City of Steamboat Springs and Colorado Division of Wildlife officials continue to grapple with issues related to summer tubing on the Yampa River. Both entities say additional regulations may not be necessary.

File photo

City of Steamboat Springs and Colorado Division of Wildlife officials continue to grapple with issues related to summer tubing on the Yampa River. Both entities say additional regulations may not be necessary.

City, DOW say additional tubing regulations may be unnecessary


If you go

What: Steamboat Springs Parks and Recreation Commission meeting

When: 5:30 p.m. Wednesday

Where: Steamboat Springs Community Center, 1605 Lincoln Ave.

Call: City Open Space Supervisor Craig Robinson at 879-4300, ext. 334, for more information.

The city of Steamboat Springs and the Colorado Division of Wildlife are shying away from additional regulations as they prepare to take their second look in as many months at tubing on the Yampa River.

A work session is scheduled Wednesday for the Steamboat Springs Parks and Recreation Commission to discuss strategies to address issues such as parking, litter and the prohibited consumption of alcohol on the river.

At a meeting of the commission last month, DOW officials presented a proposed ordinance that would prohibit tubers from entering the river from city property above the Fifth Street Bridge downtown. There was little enthusiasm, however, for such a strict regulation.

"Parks and Recreation Commission listened to the community members there and directed staff to put together some suggested alternatives based on all the good information we heard," said Chris Wilson, city director of Parks, Open Space and Recreational Services.

Those alternatives include increased educational and volunteer efforts, which Wilson dubbed the "Respect the Yampa River" initiative. Wilson said the city will look for volunteers to head up efforts to clean up trash and spend time at popular river access points to inform people about regulations pertaining to parking, alcohol and other issues.

"We'd love to see anybody that's interested : being part of the solution rather than part of the problem," Wilson said.

DOW Area Wildlife Manager Jim Haskins said he is supportive of the alternative suggestions but also said that he doesn't think the proposed ordinance is off the table. Haskins said that although parking, alcohol and trash are all valid issues, the main concern is that the DOW has spent millions of dollars improving the fishery on the town stretch of the Yampa River.
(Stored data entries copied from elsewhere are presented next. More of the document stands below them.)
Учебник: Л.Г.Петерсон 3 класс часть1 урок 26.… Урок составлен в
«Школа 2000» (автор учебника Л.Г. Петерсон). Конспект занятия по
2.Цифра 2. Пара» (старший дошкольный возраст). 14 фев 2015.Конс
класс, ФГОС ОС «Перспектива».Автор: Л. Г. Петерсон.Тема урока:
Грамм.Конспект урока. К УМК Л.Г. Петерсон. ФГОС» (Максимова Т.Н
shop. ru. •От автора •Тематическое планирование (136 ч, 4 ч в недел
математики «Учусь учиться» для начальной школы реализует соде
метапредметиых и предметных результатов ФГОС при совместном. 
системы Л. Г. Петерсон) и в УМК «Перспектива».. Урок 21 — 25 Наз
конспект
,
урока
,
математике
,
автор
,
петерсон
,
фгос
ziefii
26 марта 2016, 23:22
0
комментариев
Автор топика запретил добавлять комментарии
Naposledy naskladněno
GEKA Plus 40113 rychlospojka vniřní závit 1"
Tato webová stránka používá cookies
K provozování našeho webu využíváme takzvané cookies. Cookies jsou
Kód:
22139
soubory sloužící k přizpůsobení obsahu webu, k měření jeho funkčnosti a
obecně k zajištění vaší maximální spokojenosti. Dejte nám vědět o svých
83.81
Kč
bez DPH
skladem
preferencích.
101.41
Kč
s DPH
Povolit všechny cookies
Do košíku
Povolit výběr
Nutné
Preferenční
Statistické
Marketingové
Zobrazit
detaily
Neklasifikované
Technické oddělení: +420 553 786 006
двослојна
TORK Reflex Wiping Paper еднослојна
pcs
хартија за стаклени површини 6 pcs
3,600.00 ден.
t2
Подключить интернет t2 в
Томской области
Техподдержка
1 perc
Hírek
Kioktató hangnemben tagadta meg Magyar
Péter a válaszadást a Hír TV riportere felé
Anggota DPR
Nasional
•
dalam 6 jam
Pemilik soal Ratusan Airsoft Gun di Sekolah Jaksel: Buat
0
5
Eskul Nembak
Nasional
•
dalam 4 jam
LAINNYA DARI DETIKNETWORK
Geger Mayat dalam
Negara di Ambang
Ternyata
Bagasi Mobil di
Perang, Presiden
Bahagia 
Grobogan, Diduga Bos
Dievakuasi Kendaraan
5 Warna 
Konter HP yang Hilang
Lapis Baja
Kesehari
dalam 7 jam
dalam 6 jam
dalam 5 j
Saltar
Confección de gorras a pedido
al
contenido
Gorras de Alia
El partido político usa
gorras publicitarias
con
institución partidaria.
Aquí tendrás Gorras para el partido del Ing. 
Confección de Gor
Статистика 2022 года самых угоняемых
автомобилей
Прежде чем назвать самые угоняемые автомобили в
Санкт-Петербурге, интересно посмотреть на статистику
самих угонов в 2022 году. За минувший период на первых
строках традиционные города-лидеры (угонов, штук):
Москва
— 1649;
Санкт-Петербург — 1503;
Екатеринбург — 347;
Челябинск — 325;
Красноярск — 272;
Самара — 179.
"We're trying to find a stretch of river where a fisherman can go down there any time of the day and fish," Haskins said. "If we can do things without regulation, that's great. We don't need more regulations, necessarily."
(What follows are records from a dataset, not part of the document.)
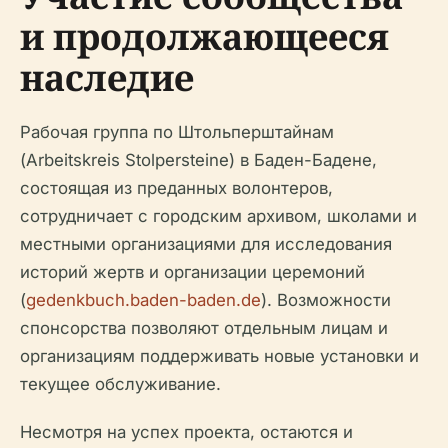
и продолжающееся
наследие
Рабочая группа по Штольперштайнам
(Arbeitskreis Stolpersteine) в Баден-Бадене,
состоящая из преданных волонтеров,
сотрудничает с городским архивом, школами и
местными организациями для исследования
историй жертв и организации церемоний
(
gedenkbuch.baden-baden.de
). Возможности
спонсорства позволяют отдельным лицам и
организациям поддерживать новые установки и
текущее обслуживание.
Несмотря на успех проекта, остаются и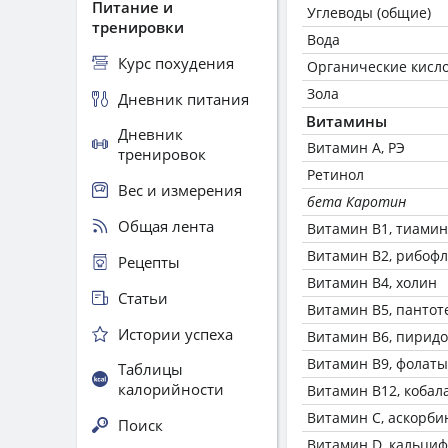
Питание и
Углеводы (общие)
тренировки
Вода
Курс похудения
Органические кисл
Зола
Дневник питания
Витамины
Дневник
Витамин А, РЭ
тренировок
Ретинол
Вес и измерения
бета Каротин
Общая лента
Витамин В1, тиамин
Витамин В2, рибоф
Рецепты
Витамин В4, холин
Статьи
Витамин В5, пантот
Истории успеха
Витамин В6, пирид
Витамин В9, фолаты
Таблицы
калорийности
Витамин В12, кобал
Витамин C, аскорби
Поиск
Витамин D, кальци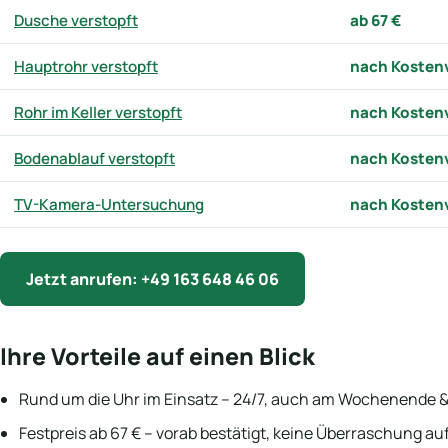
Dusche verstopft
ab 67 €
Hauptrohr verstopft
nach Kosten
Rohr im Keller verstopft
nach Kosten
Bodenablauf verstopft
nach Kosten
TV-Kamera-Untersuchung
nach Kosten
Jetzt anrufen: +49 163 648 46 06
Ihre Vorteile auf einen Blick
Rund um die Uhr im Einsatz – 24/7, auch am Wochenende &
Festpreis ab 67 € – vorab bestätigt, keine Überraschung a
Wilson said the city hopes to try the alternatives first this summer and evaluate whether they were a success.

"If not, we can revisit additional regulation," Wilson said. "The ordinance is always out there. We can circle back."
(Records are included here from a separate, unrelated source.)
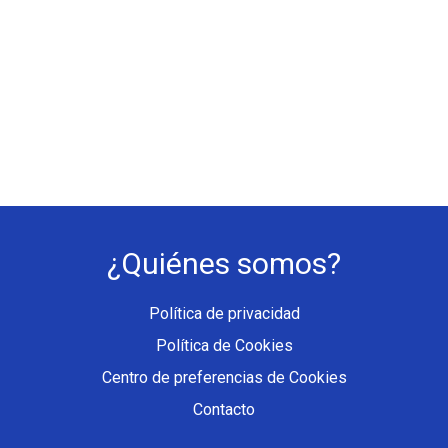
¿Quiénes somos?
Política de privacidad
Política de Cookies
Centro de preferencias de Cookies
Contacto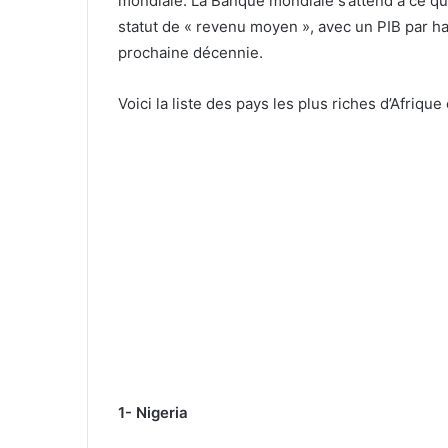
mondiale. La Banque mondiale s’attend à ce que
statut de « revenu moyen », avec un PIB par ha
prochaine décennie.
Voici la liste des pays les plus riches d’Afrique 
1- Nigeria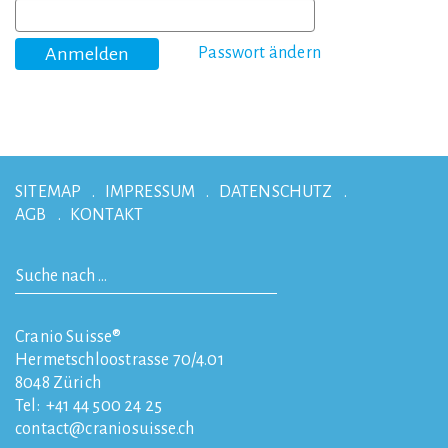
Passwort ändern
SITEMAP
IMPRESSUM
DATENSCHUTZ
AGB
KONTAKT
Cranio Suisse®
Hermetschloostrasse 70/4.01
8048
Zürich
Tel:
+41 44 500 24 25
contact
craniosuisse.ch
JustSomeJoe 8 years, 1 month ago

Shouldn't we start by enforcing the existing regulations on parking, alcohol and littering? I mainly use the river for fly fishing, but also use it a little bit for tubing as well. I can see both sides. I thought the activity on the river last year was pretty abusive and I'd like to see the city and DOW enforcing the existing regulations. The typical drinking, littering, enter the river where I want crowd is not going to listen to the new "respect the river" docents.


Scott Ford 8 years, 1 month ago

I recognize that the river is a shared asset and I am willing to share. I have and will continue to do my part. When I fish the Yampa River in town I abide by the City's rules. I leave my dog at home, I don't toss trash in the river and I wait until I get home to have my celebratory beer. In addition, I comply with the special fishing regulations that we all worked so diligent with the Colorado Division of Wildlife to put in place to protect and enhance the fishery.

We need to encourage the City to enforce existing regulations. I do not think this is too much to ask. The parking situation at Rotary Park last summer was an accident waiting to happen. All it will take is a young child who is excited to dash between vehicles into on coming traffic. In an instant someone's Steamboat Springs vacation just became a tragedy.

Case law is very clear that if a city/town chooses not to enforce its own regulations by inaction, regardless of the reason, then they become culpable in any litigation.